The self-help people would tell me this is about control. The spiritual people would tell me to find the ocean within. The therapists would ask me what the ocean represents. It represents the ocean. I don’t know how to make that sentence any more plain. Sometimes the thing you miss is the thing you miss and there is no door behind it, no deeper room, no revelation waiting to be unlocked. Sometimes you just need to stand in front of something ancient and thoughtless and let it be louder than you are.
I miss the one thing on this planet that was louder than my head. That is all this is. I miss it and every day I don’t go back to it the missing becomes more a part of me, like a second pulse, like something that has moved into my blood and set up residence and will not leave because it has nowhere to go either.
I drove by the lake a while back. I sat in the car for a while. Then I got out and walked to where the water was and I stood there. The wind was up and the waves were decent and I could almost, almost, if I closed my eyes, if I let the wind take me, if I stopped knowing where I was.
Almost.
Then I opened my eyes and it was still the lake and I was still in the Midwest and the ocean was still a thousand miles from every direction and I got back in the car and drove home and did not say anything about it to anyone because what is there to say. I am homesick for something that is not a home. I am grieving something that is not dead. I am missing something that does not miss me back and never did and that was always the point, the whole point, the entire unbearable perfect point.
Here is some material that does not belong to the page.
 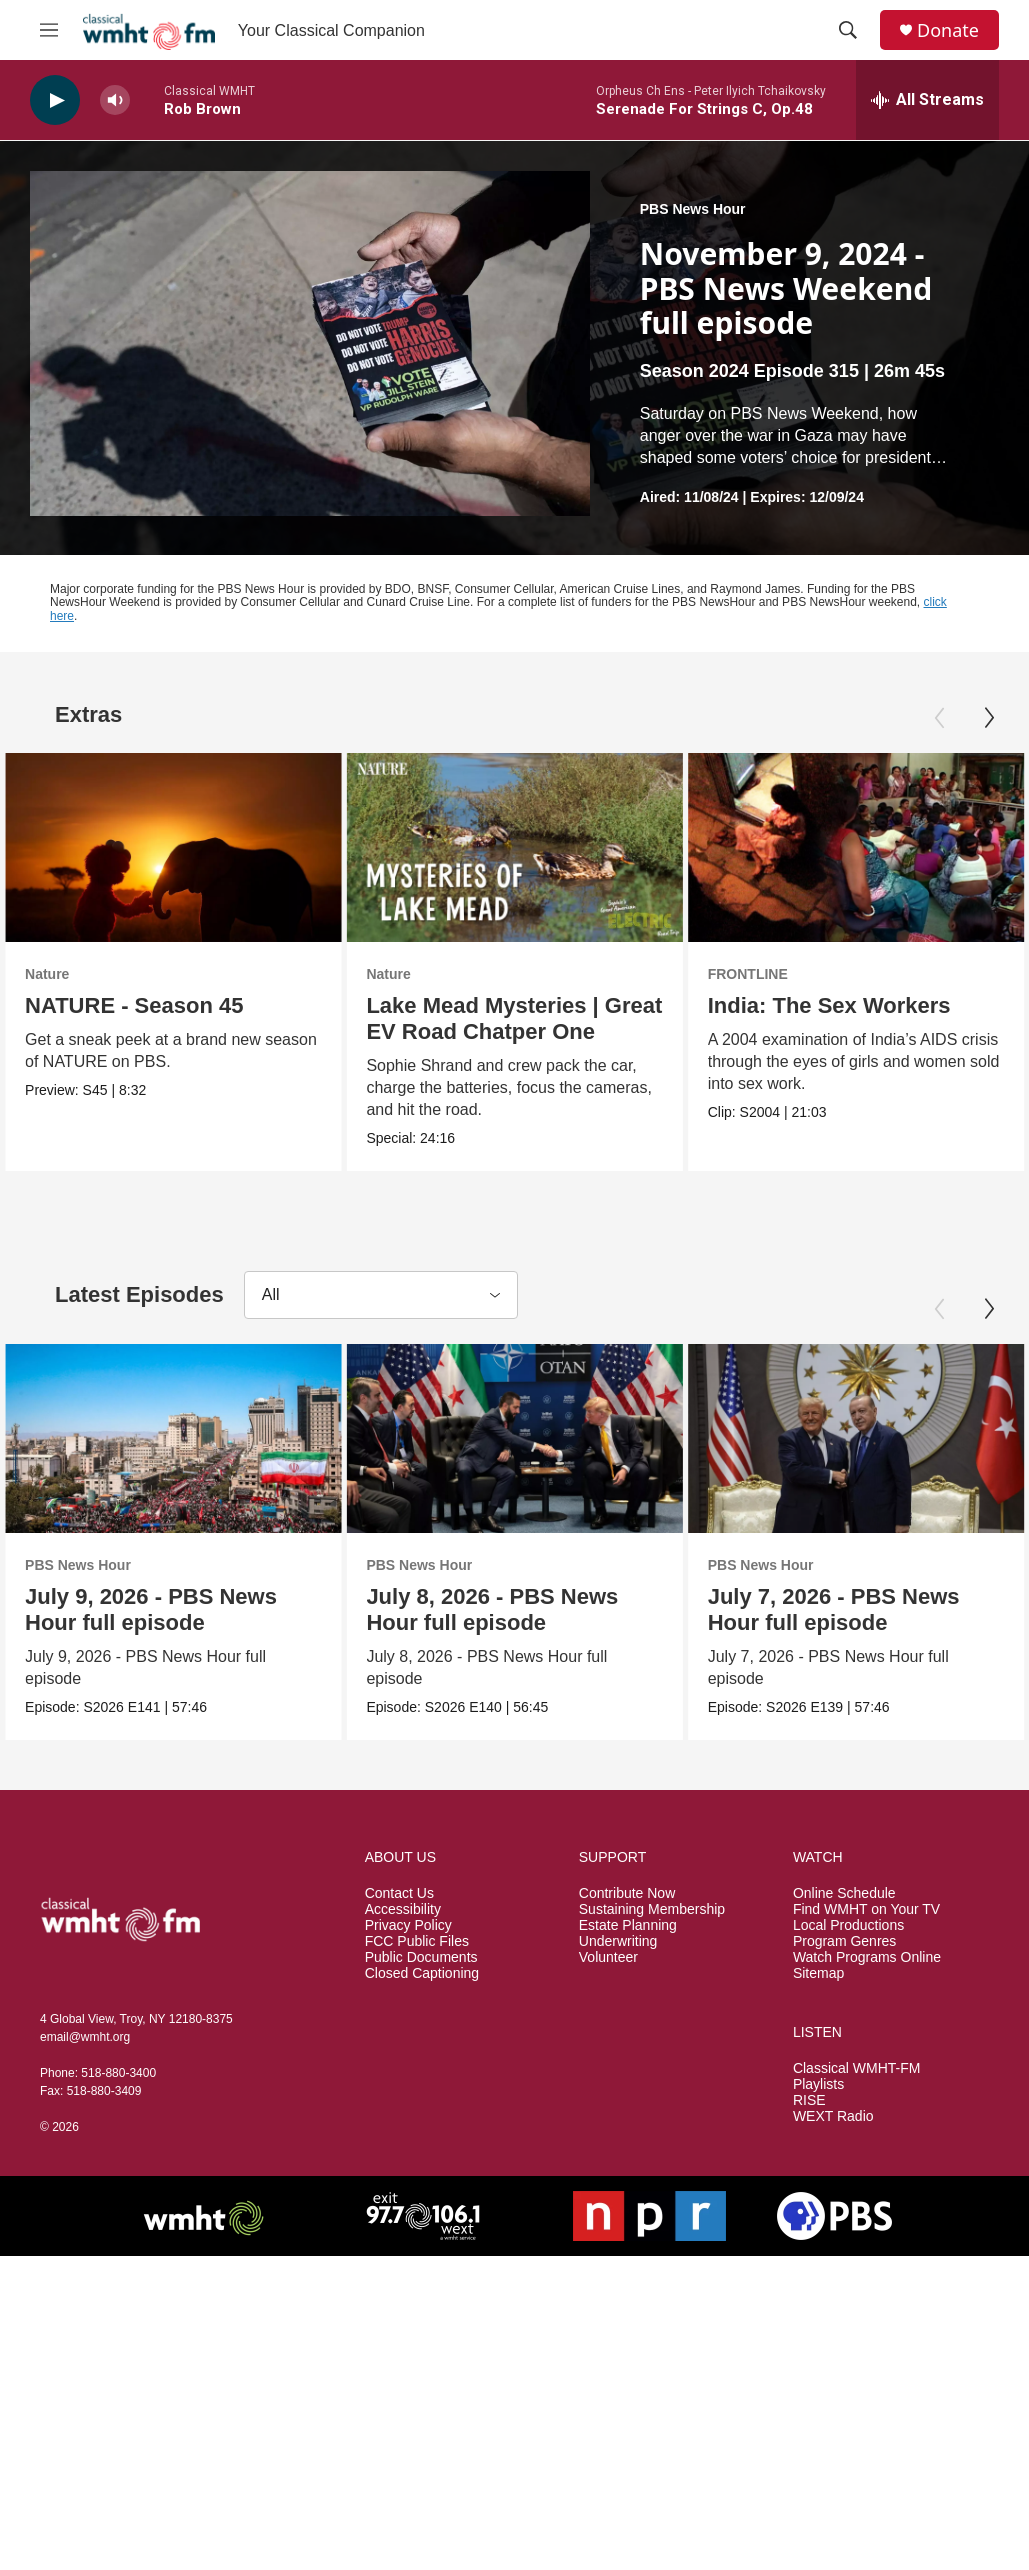 I want to click on Local Productions, so click(x=848, y=1925).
The ocean does not know I exist. That is why I need it. Everything else knows. Everything else has an opinion. Everything else wants me to be something or do something or feel something specific and the ocean just moves, it just moves, it has been moving since before there were people to stand in front of it and feel small and it will keep moving after I am gone and there is a comfort in that so severe that I cannot find it anywhere else and I have looked, God knows I have looked, and it is not in the lake, it is not in the rain, it is not in the bathtub or the sound machine or the memory.
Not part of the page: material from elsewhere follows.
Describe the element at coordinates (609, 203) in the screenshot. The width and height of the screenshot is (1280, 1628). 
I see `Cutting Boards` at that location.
It is in the ocean. It was always in the ocean. And I am not there.



Gosh, I've been feeling this homesickness for the water. the big blue. the expanse. big Mama Ocean. I've been high up on the mountains for so many years now. I’ve been grateful for a perspective that is so wide and grand (as well as great depths inside the valley and caves) but that immensity: of the waves, the depths, the womb. the beginning... I miss it so dearly. I feel crunchy, like I'm drying out without her misty kiss.
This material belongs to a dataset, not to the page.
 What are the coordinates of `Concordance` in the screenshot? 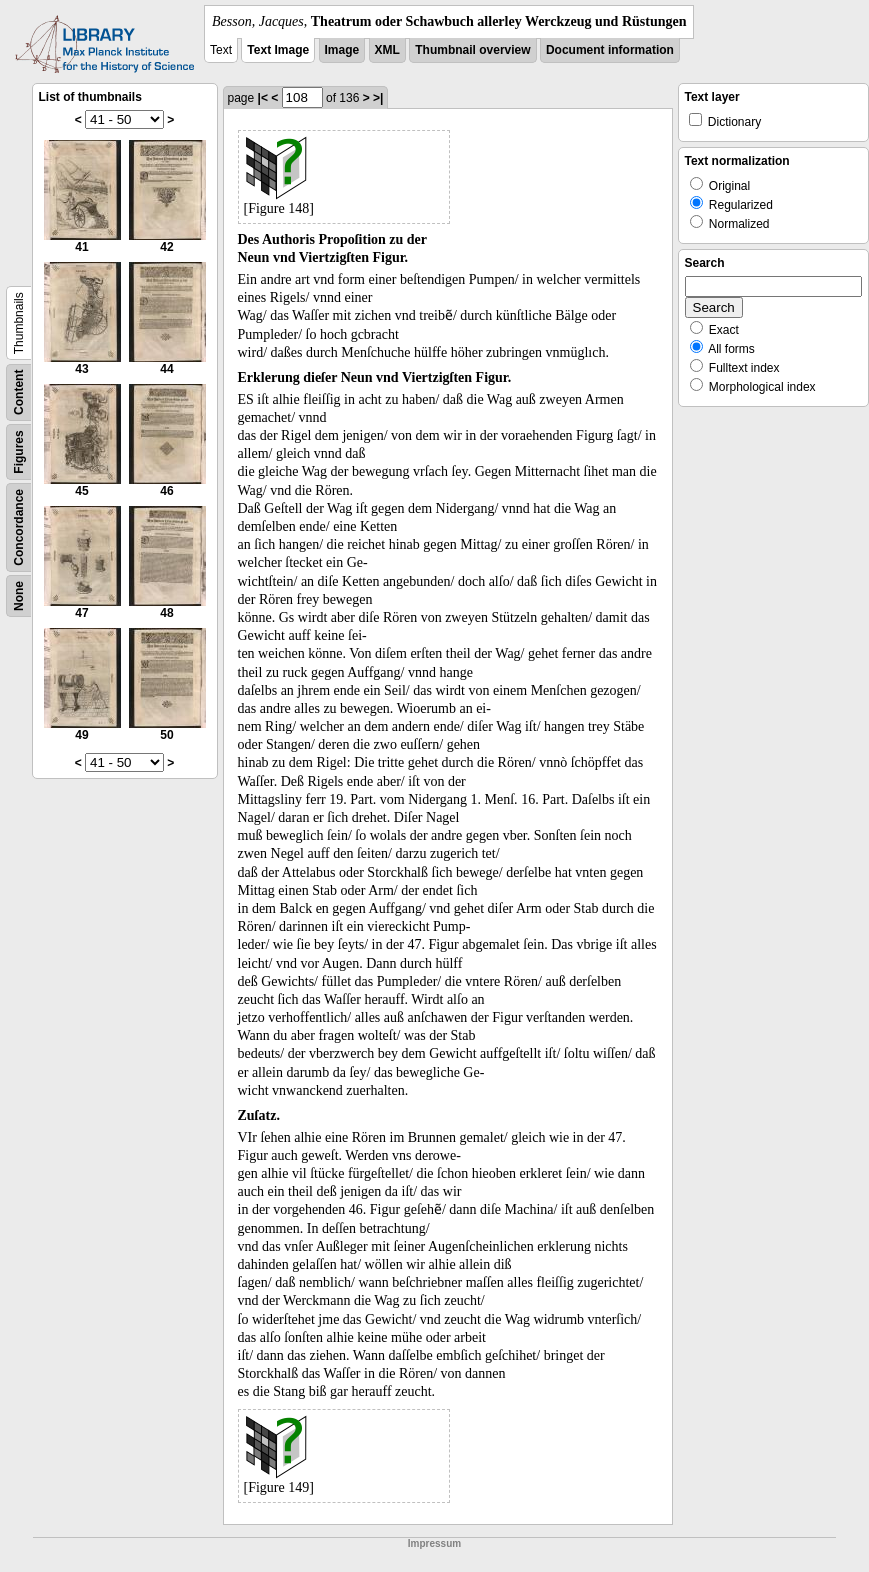 It's located at (19, 527).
I have heard that many old souls are getting called back home to the ocean. There is so much more I wish I could share here about this call. but yeah. With you. No matter how many rivers, waterfalls, streams I visit and sit with... no matter how many rains I sit in... it's not mama Mar.
Oh my, did this ever speak to me. I also live in a state bordering a Great Lake and, yet, I would drive the many hours to ‘just be’ by the sea. The sea gives me both roots and wings. It is my ancestry, my rock, and my heart. The lake and freshwater would not do for me - no smell of salt air and being bound in by land is not for me. Give me the sea anytime and my restlessness is cured and I can breathe. Loved this!